This is art? A conch suspended in the air, an easel draped in fabric, Christmas lights and an assortment of mannequin legs lay sprawled in a heap in the art gallery of Redeemer University College (RUC), with a host of other odds and ends.
Is it simply a purge of a storage closet from the art studio caught halfway through the cleaning? It would seem to be an easy and safe assumption that this pile of junk does not belong in the art gallery. In fact it is likely most would question why it is there.
But if you were to give into your curiosity and walk a little closer you would discover that there is a solitary black stand holding a black rectangle with a open viewing square in its middle. A viewfinder.
And if you were to walk over and look at that pile of mismatched items from that specific vantage point, suddenly you realize that it is not random pieces of junk. Rather, the pieces have been carefully selected and placed, working together to create a unified image.
RUC art students based their installation piece, “O Jesus, My Trash” on the work of renown French installation artist Bernard Pras who has created installations that are an assemblage of found objects that when viewed from the right angle transform into a clear and recognizable image.
Sometimes when we look at our lives all we see are our mistakes and bad choices which have created a mess, a life that does not seem to amount to much of anything. Yet like the artwork created by the art students, it all depends on your perspective. Through whose eyes do you see yourself?
So often the lens we look through is one of shame. If a person’s starting point is that at their core they are no good, it is then hard to see that anything they do can be considered to have value. Sometimes people are incredulous that others see value in what they otherwise considered trash. “Really?” they ask, “You think it is good? You like what I did? You think I have something to contribute?”
Receiving that kind of positive or alternate feedback is essential in helping people to shift to a different perspective themselves, to one that will enable them to see their own inherent beauty and worth.
Or think of how our perspective plays out in relationship to parenting.
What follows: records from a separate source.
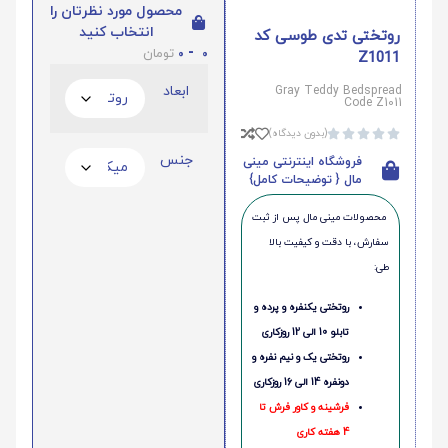
محصول مورد نظرتان را
انتخاب کنید
روتختی تدی طوسی کد
0
-
0
تومان
Z1011
ابعاد
Gray Teddy Bedspread
Code Z1011
(بدون دیدگاه)





جنس
فروشگاه اینترنتی مینی
مال { توضیحات کامل}
محصولات مینی‌ مال پس از ثبت
سفارش، با دقت و کیفیت بالا
طی:
روتختی یکنفره و پرده و
تابلو 10 الی 12 روزکاری
روتختی یک و نیم نفره و
دونفره 14 الی 16 روزکاری
فرشینه و کاور فرش تا
4 هفته کاری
How do we understand the child’s behaviour? Do we simply see it as acting out? As being manipulative? Lazy? What is our vantage point? What if we were to shift our perspective and look under the behaviour, what would we see? Perhaps we would then realize that the child is hungry or scared and her behaviour stems from her fear or hunger.
Or think of how the experience of trauma or chronic neglect can shape how a person sees the world. How does a young child learn to see himself if the eyes that look at him, when they have the time to look at him, are filled with disgust or anger?
These repetitive experiences provide the basis for the child’s understanding of what he come to expect. These experiences inform the perspective he has about himself, the world, and other people: whether he sees the world as safe and worth exploring, and people as basically good, or whether he expects that the world is dangerous and people are out to get him and that people are not trust worthy. We all tend to act and react according to our own interior perspective.
Our lives, like the artwork in the RUC gallery, can look like junk strewn haphazardly across the floor, yet when we step back, pause, give space and shift our perspective, we can begin to see beauty, a coherent piece.
It makes me wonder how much we are missing out on seeing the beauty that is hidden in our self and in others, waiting to be discovered if only we shift our perspective?
Betty J.B. Brouwer is Shalem’s Director of the Linking Lives/Building Attachment program and the Artistic Director of Shalem’s RE-create Outreach Art Studio.